Dataset entries:
--
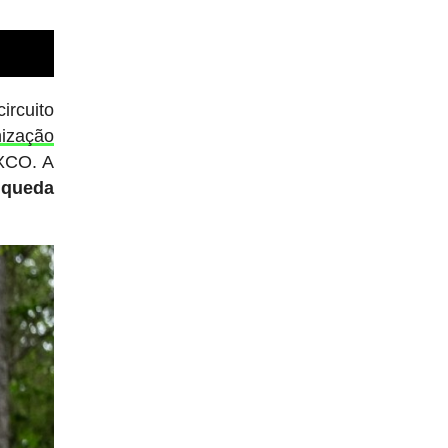
ircuito
nização
 XCO. A
a
queda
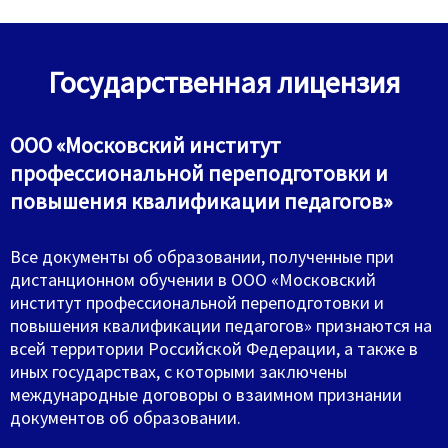
Государственная лицензия
ООО «Московский институт
профессиональной переподготовки и
повышения квалификации педагогов»
Все документы об образовании, полученные при
дистанционном обучении в ООО «Московский
институт профессиональной переподготовки и
повышения квалификации педагогов» признаются на
всей территории Российской Федерации, а также в
иных государствах, с которыми заключены
международные договоры о взаимном признании
документов об образовании.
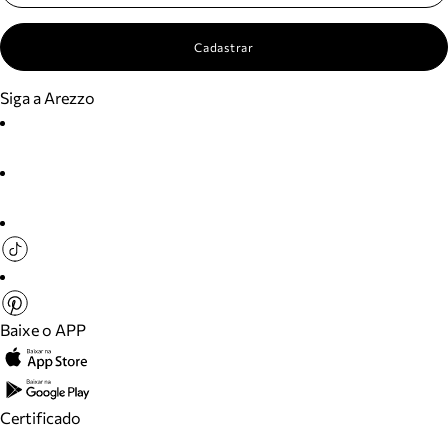
Cadastrar
Siga a Arezzo
Baixe o APP
Certificado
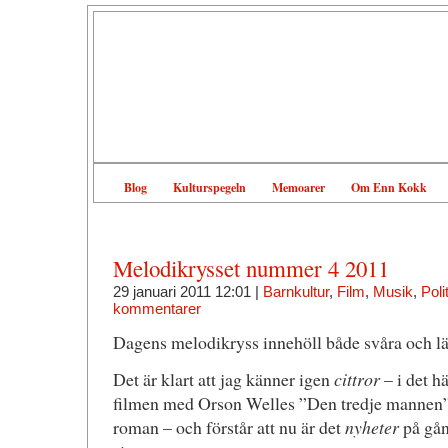
Blog
Kulturspegeln
Memoarer
Om Enn Kokk
Melodikrysset nummer 4 2011
29 januari 2011 12:01 |
Barnkultur
,
Film
,
Musik
,
Poli
kommentarer
Dagens melodikryss innehöll både svåra och lät
Det är klart att jag känner igen
cittror
– i det hä
filmen med Orson Welles ”Den tredje mannen
roman – och förstår att nu är det
nyheter
på gån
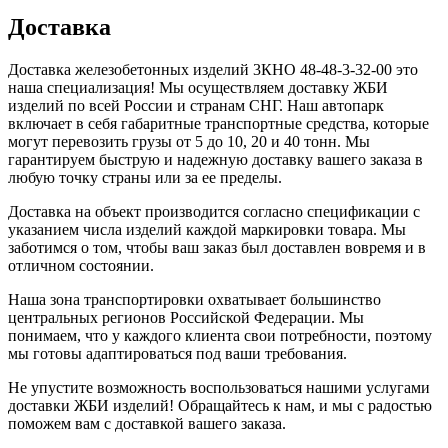
Доставка
Доставка железобетонных изделий 3КНО 48-48-3-32-00 это
наша специализация! Мы осуществляем доставку ЖБИ
изделий по всей России и странам СНГ. Наш автопарк
включает в себя габаритные транспортные средства, которые
могут перевозить грузы от 5 до 10, 20 и 40 тонн. Мы
гарантируем быструю и надежную доставку вашего заказа в
любую точку страны или за ее пределы.
Доставка на объект производится согласно спецификации с
указанием числа изделий каждой маркировки товара. Мы
заботимся о том, чтобы ваш заказ был доставлен вовремя и в
отличном состоянии.
Наша зона транспортировки охватывает большинство
центральных регионов Российской Федерации. Мы
понимаем, что у каждого клиента свои потребности, поэтому
мы готовы адаптироваться под ваши требования.
Не упустите возможность воспользоваться нашими услугами
доставки ЖБИ изделий! Обращайтесь к нам, и мы с радостью
поможем вам с доставкой вашего заказа.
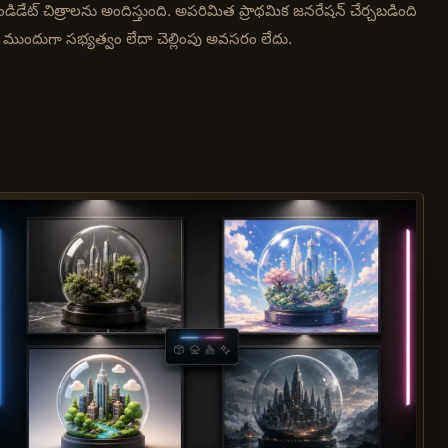
ండిడేట్ చిత్రాలను అందిస్తుంది. అపరిమిత ప్రాథమిక జనరేషన్ చేర్చబడింది
ముందుగా సభ్యత్వం లేదా చెల్లింపు అవసరం లేదు.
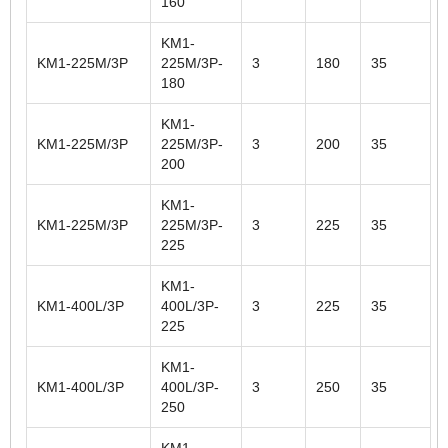
160
KM1-
KM1-225M/3P
225M/3P-
3
180
35
180
KM1-
KM1-225M/3P
225M/3P-
3
200
35
200
KM1-
KM1-225M/3P
225M/3P-
3
225
35
225
KM1-
KM1-400L/3P
400L/3P-
3
225
35
225
KM1-
KM1-400L/3P
400L/3P-
3
250
35
250
KM1-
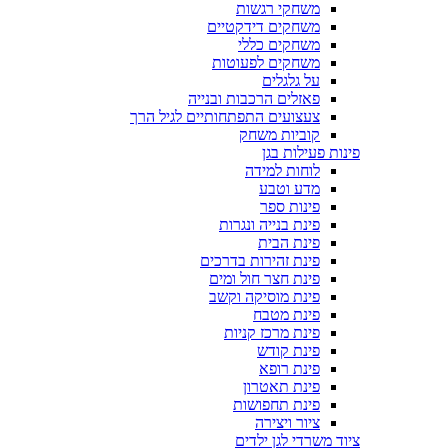
משחקי רגשות
משחקים דידקטיים
משחקים כללי
משחקים לפעוטות
על גלגלים
פאזלים הרכבות ובנייה
צעצועים התפתחותיים לגיל הרך
קוביות משחק
פינות פעילות בגן
לוחות למידה
מדע וטבע
פינות ספר
פינת בנייה ונגרות
פינת הבית
פינת זהירות בדרכים
פינת חצר חול ומים
פינת מוסיקה וקשב
פינת מטבח
פינת מרכז קניות
פינת קודש
פינת רופא
פינת תאטרון
פינת תחפושות
ציור ויצירה
ציוד משרדי לגן ילדים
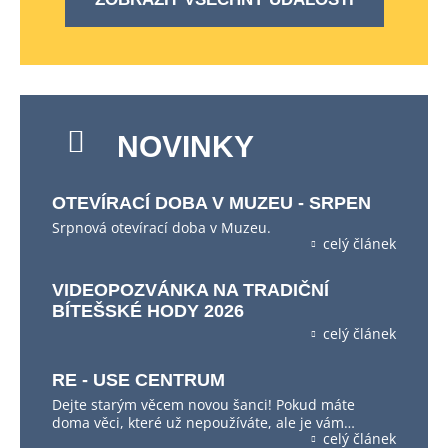
NOVINKY
OTEVÍRACÍ DOBA V MUZEU - SRPEN
Srpnová otevírací doba v Muzeu.
celý článek
VIDEOPOZVÁNKA NA TRADIČNÍ
BÍTEŠSKÉ HODY 2026
celý článek
RE - USE CENTRUM
Dejte starým věcem novou šanci! Pokud máte
doma věci, které už nepoužíváte, ale je vám…
celý článek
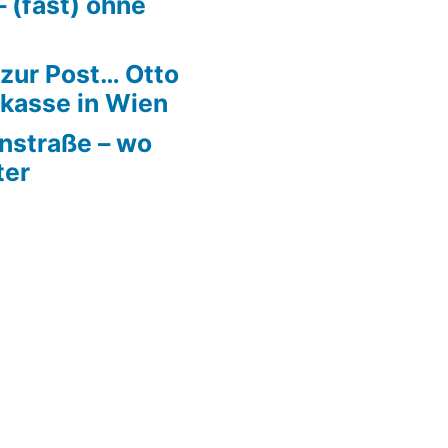
 (fast) ohne
 zur Post… Otto
kasse in Wien
rnstraße – wo
ter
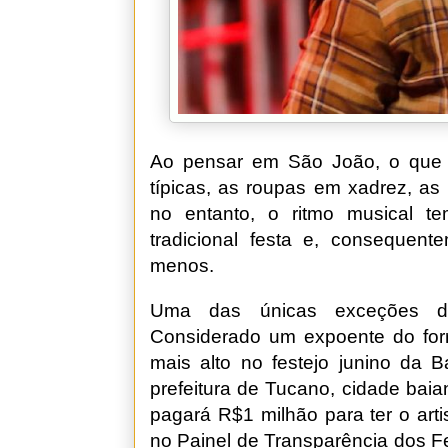
Ao pensar em São João, o que 
típicas, as roupas em xadrez, as 
no entanto, o ritmo musical 
tradicional festa e, consequent
menos.
Uma das únicas exceções de
Considerado um expoente do forr
mais alto no festejo junino da 
prefeitura de Tucano, cidade bai
pagará R$1 milhão para ter o art
no Painel de Transparência dos F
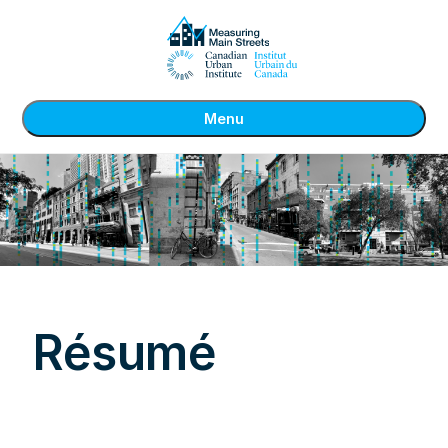
Menu
Résumé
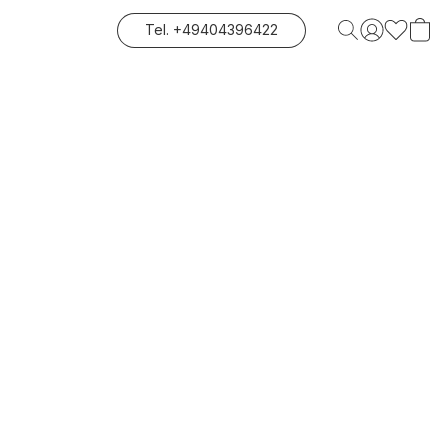
Tel. +49404396422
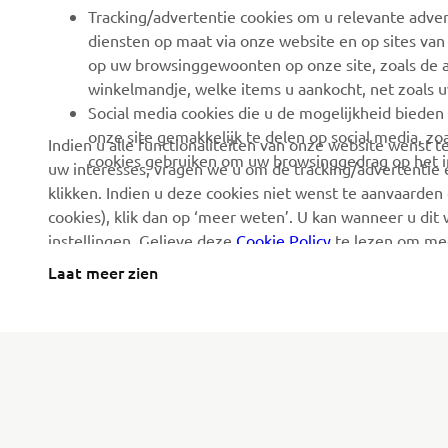
Tracking/advertentie cookies om u relevante adver
diensten op maat via onze website en op sites van
op uw browsinggewoonten op onze site, zoals de a
winkelmandje, welke items u aankocht, net zoals u
Social media cookies die u de mogelijkheid bieden
onze site gemakkelijk te delen op social media, zoa
Indien u alle functionaliteiten van onze website wenst
cookies gebruiken om uw browsinggedrag op het in
uw interesses, vragen we u om de tracking/advertentie e
klikken. Indien u deze cookies niet wenst te aanvaarden 
cookies), klik dan op ‘meer weten’. U kan wanneer u dit
instellingen. Gelieve deze
Cookie Policy
te lezen om mee
Laat meer zien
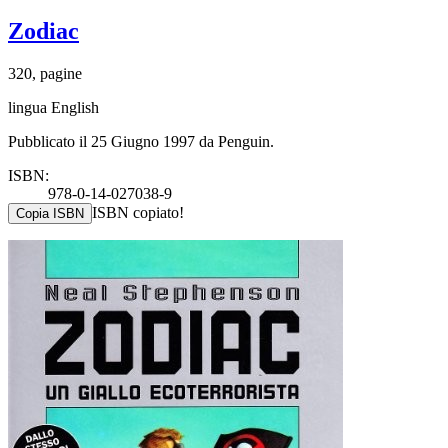
Zodiac
320, pagine
lingua English
Pubblicato il 25 Giugno 1997 da Penguin.
ISBN:
978-0-14-027038-9
ISBN copiato!
Copia ISBN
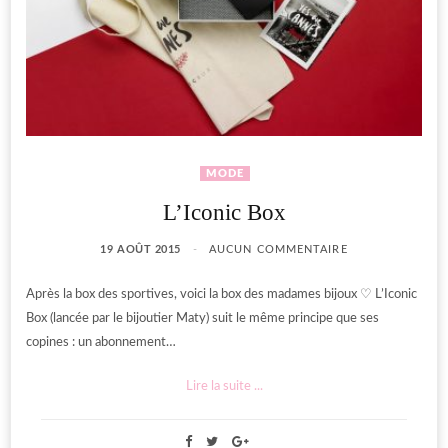
MODE
L’Iconic Box
19 AOÛT 2015
AUCUN COMMENTAIRE
Après la box des sportives, voici la box des madames bijoux ♡ L’Iconic
Box (lancée par le bijoutier Maty) suit le même principe que ses
copines : un abonnement…
Lire la suite ...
--
**Required work**
Word for word, retype the lines in the entries above that run from the one with "ప్రాథమిక జనరేషన్ చేర్చబడింది" through the one with "Tel. +49404396422". Both ends count; pictures do not.

**Reply to the task**
ండిడేట్ చిత్రాలను అందిస్తుంది. అపరిమిత ప్రాథమిక జనరేషన్ చేర్చబడింది
ముందుగా సభ్యత్వం లేదా చెల్లింపు అవసరం లేదు.
160
KM1-
KM1-225M/3P
225M/3P-
3
180
35
180
KM1-
KM1-225M/3P
225M/3P-
3
200
35
200
KM1-
KM1-225M/3P
225M/3P-
3
225
35
225
KM1-
KM1-400L/3P
400L/3P-
3
225
35
225
KM1-
KM1-400L/3P
400L/3P-
3
250
35
250
KM1-
משחקי רגשות
משחקים דידקטיים
משחקים כללי
משחקים לפעוטות
על גלגלים
פאזלים הרכבות ובנייה
צעצועים התפתחותיים לגיל הרך
קוביות משחק
פינות פעילות בגן
לוחות למידה
מדע וטבע
פינות ספר
פינת בנייה ונגרות
פינת הבית
פינת זהירות בדרכים
פינת חצר חול ומים
פינת מוסיקה וקשב
פינת מטבח
פינת מרכז קניות
פינת קודש
פינת רופא
פינת תאטרון
פינת תחפושות
ציור ויצירה
ציוד משרדי לגן ילדים
NOVINKY
OTEVÍRACÍ DOBA V MUZEU - SRPEN
Srpnová otevírací doba v Muzeu.
celý článek
VIDEOPOZVÁNKA NA TRADIČNÍ
BÍTEŠSKÉ HODY 2026
celý článek
RE - USE CENTRUM
Dejte starým věcem novou šanci! Pokud máte
doma věci, které už nepoužíváte, ale je vám…
celý článek
 (fast) ohne
 zur Post… Otto
kasse in Wien
rnstraße – wo
ter
Ao pensar em São João, o que 
típicas, as roupas em xadrez, as 
no entanto, o ritmo musical 
tradicional festa e, consequent
menos.
Uma das únicas exceções de
Considerado um expoente do forr
mais alto no festejo junino da 
prefeitura de Tucano, cidade bai
pagará R$1 milhão para ter o art
no Painel de Transparência dos F
Menu
Résumé
Tel. +49404396422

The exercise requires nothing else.